- WHAT YOU WILL DO -
Pick out each line in these entries that contains the string "Resources".

- EXTRACTED ENTRIES -
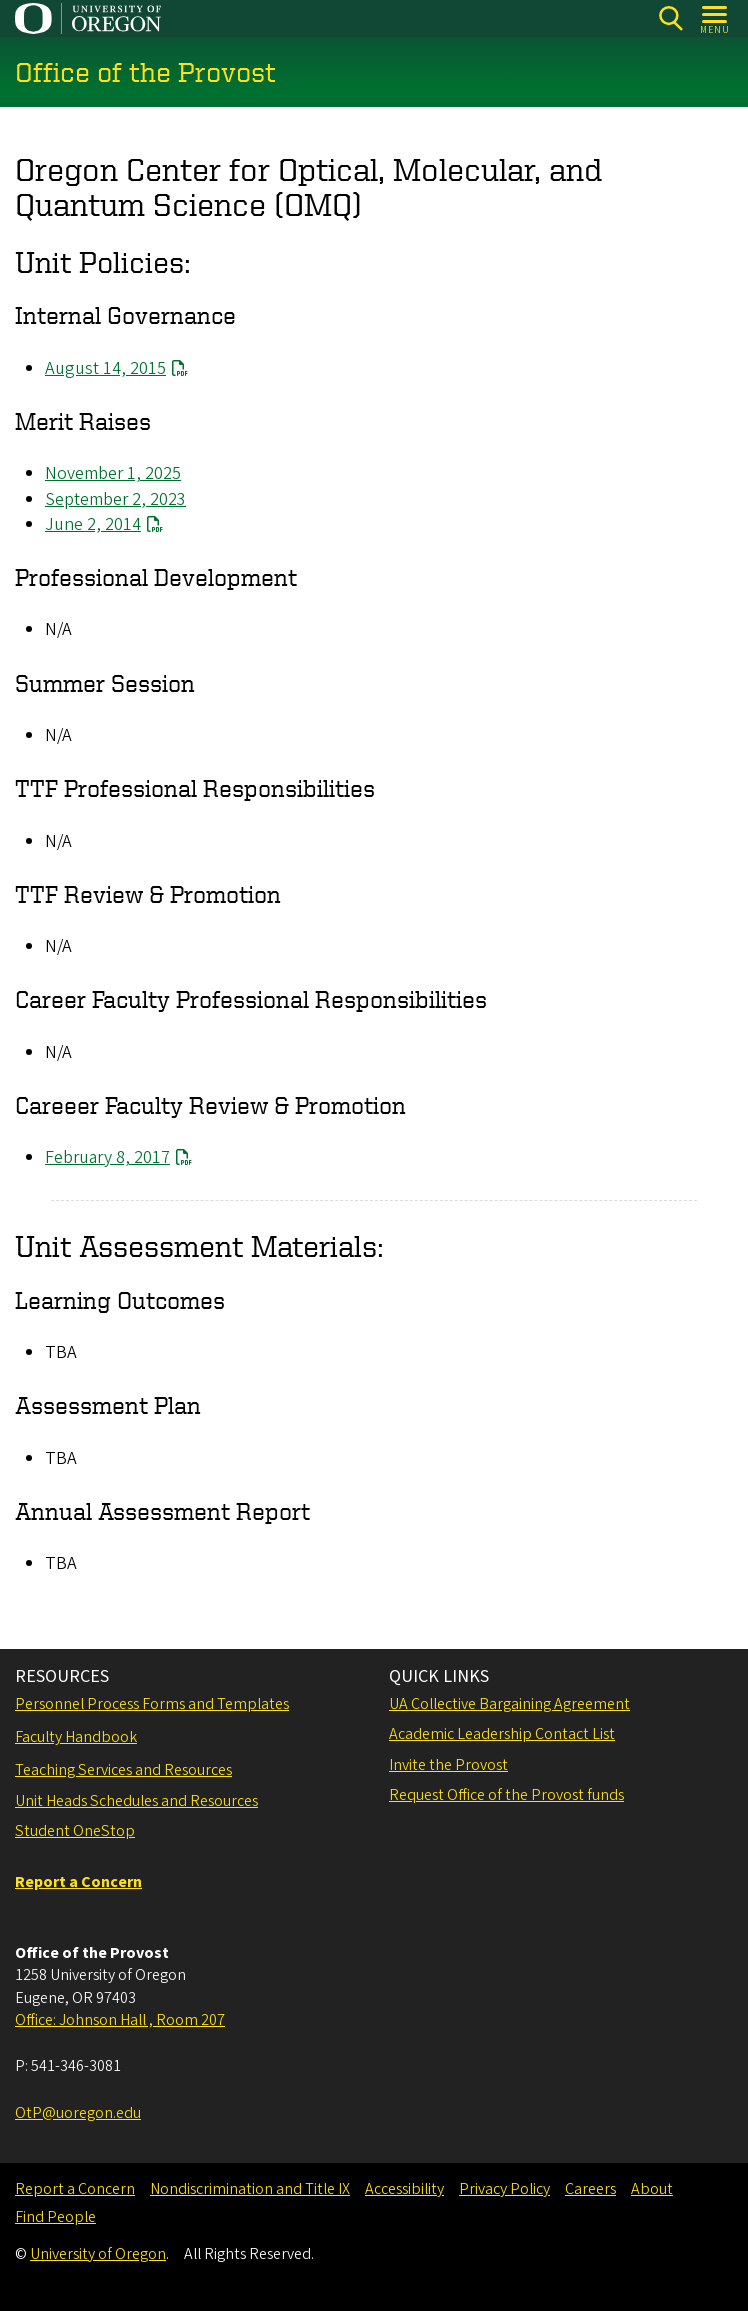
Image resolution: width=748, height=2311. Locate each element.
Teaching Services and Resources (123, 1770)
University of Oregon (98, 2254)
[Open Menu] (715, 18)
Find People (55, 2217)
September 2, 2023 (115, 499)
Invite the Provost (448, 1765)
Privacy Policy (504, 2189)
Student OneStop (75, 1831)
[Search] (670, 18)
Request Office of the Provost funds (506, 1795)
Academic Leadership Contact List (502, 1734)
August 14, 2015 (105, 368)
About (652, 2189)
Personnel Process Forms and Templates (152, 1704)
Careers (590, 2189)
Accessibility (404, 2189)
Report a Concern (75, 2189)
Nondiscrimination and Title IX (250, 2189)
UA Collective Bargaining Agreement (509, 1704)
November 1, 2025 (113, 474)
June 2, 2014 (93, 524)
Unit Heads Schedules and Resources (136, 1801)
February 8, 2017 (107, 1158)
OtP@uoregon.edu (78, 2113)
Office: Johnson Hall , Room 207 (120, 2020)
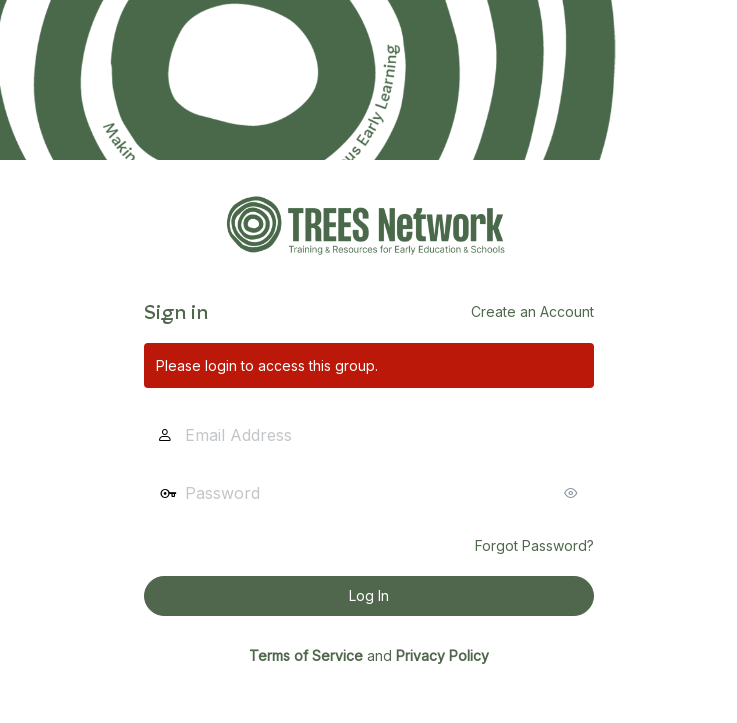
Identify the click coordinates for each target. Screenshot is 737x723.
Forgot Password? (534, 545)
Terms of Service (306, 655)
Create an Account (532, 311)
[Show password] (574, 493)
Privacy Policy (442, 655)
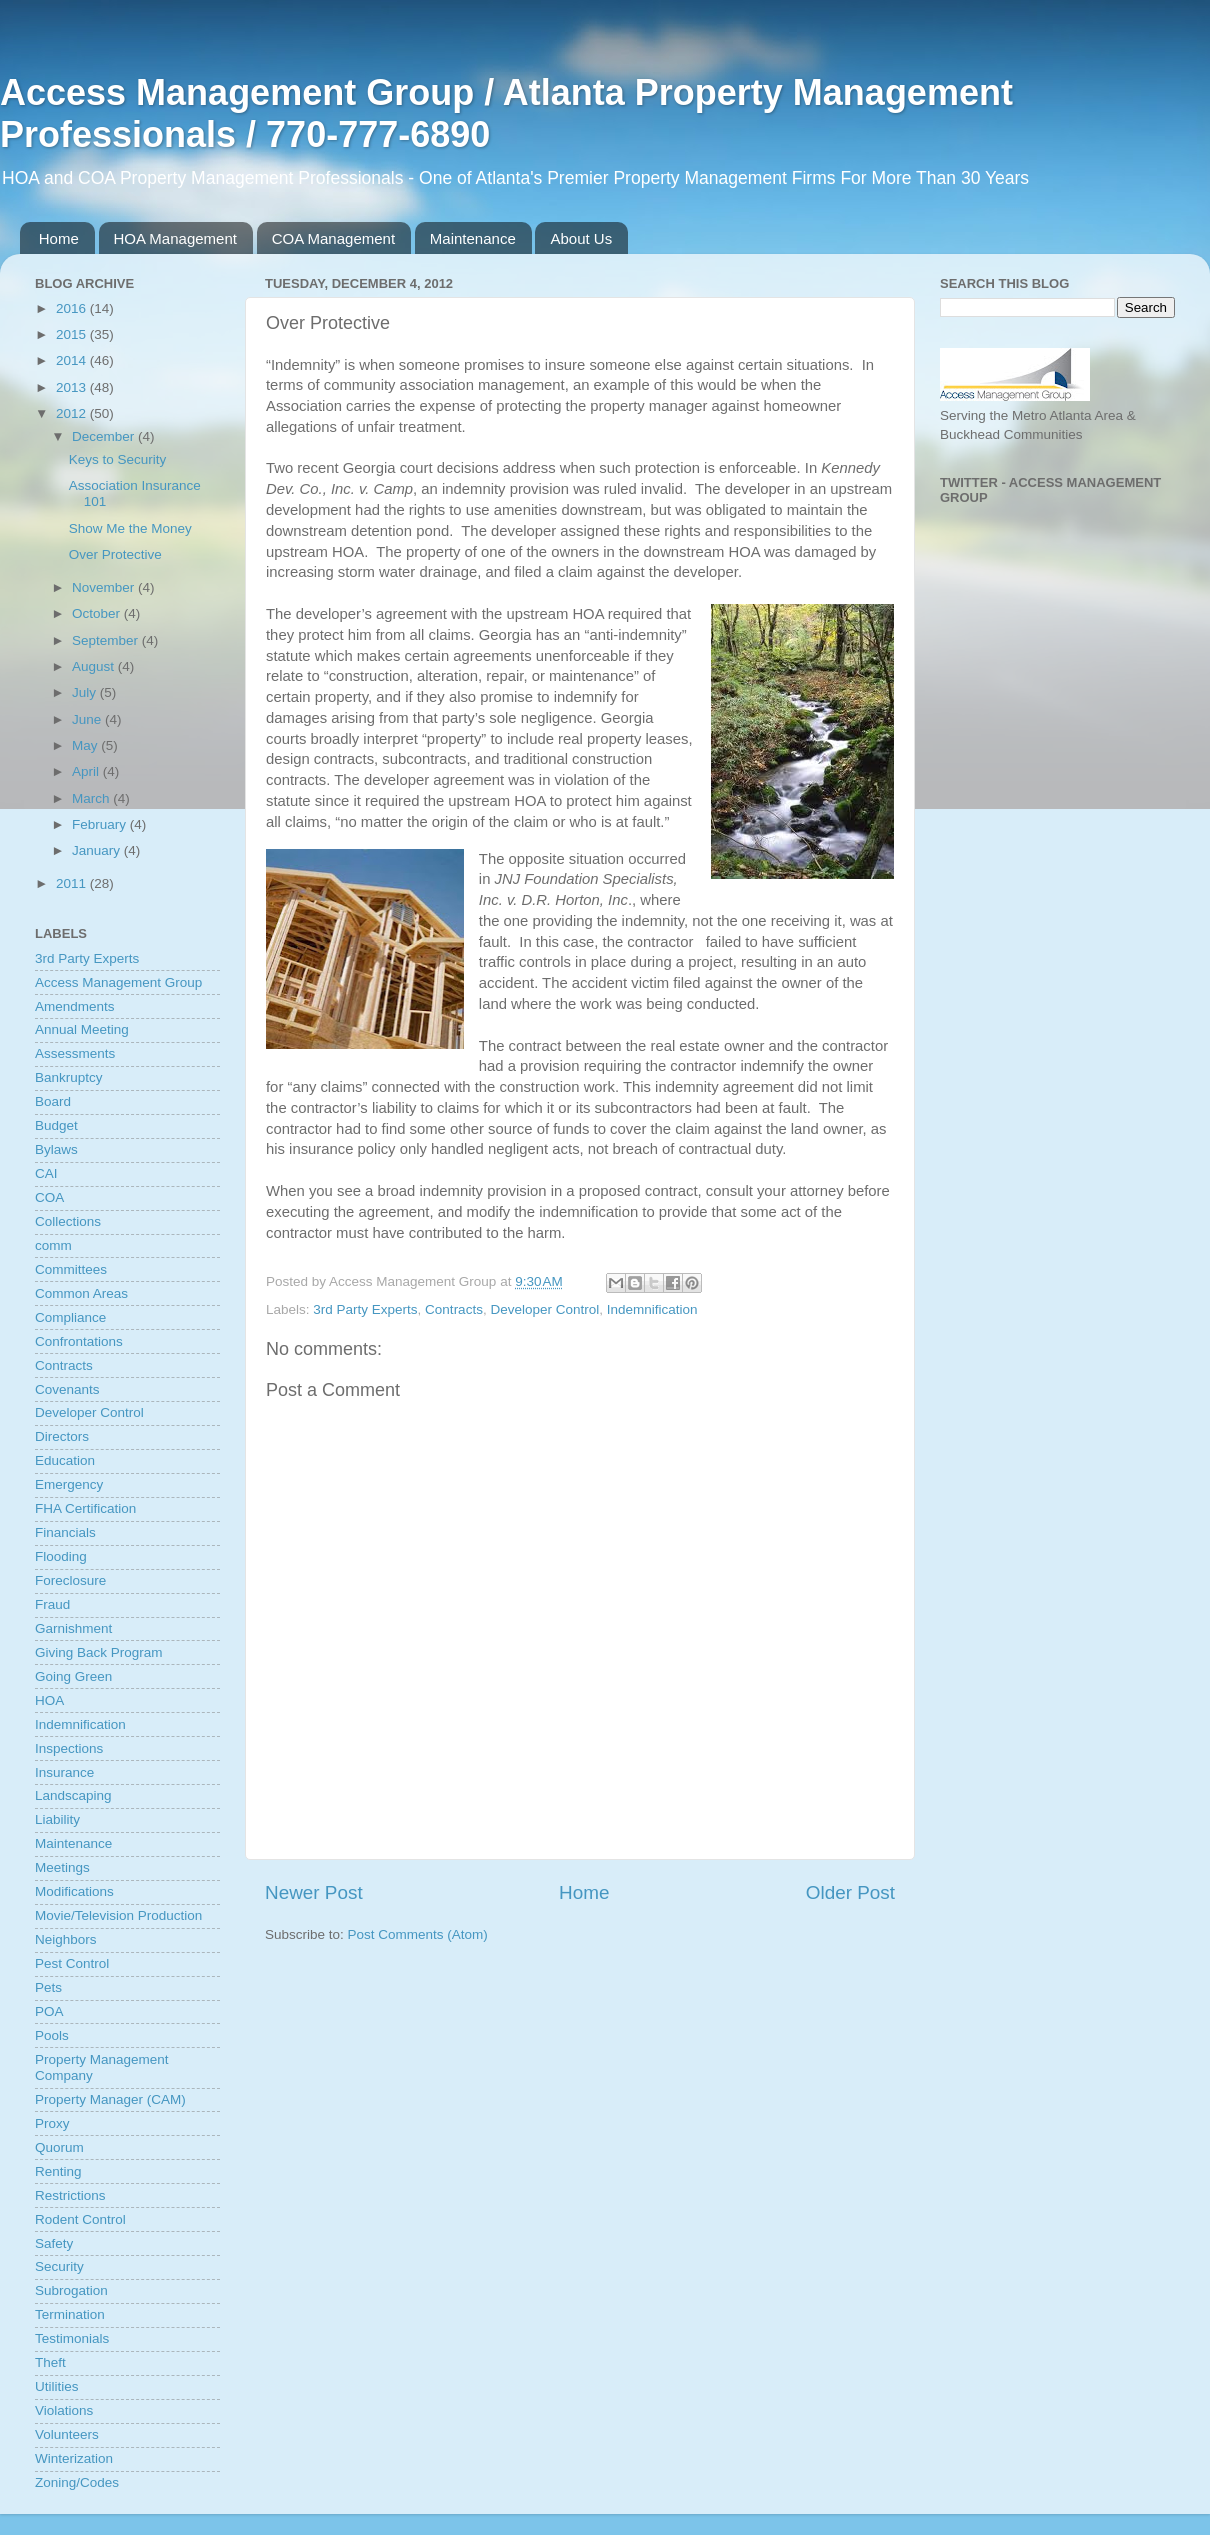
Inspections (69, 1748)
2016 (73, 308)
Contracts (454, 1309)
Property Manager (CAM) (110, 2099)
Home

- YOUR RESPONSE -
Teaching Services and Resources (123, 1770)
Unit Heads Schedules and Resources (136, 1801)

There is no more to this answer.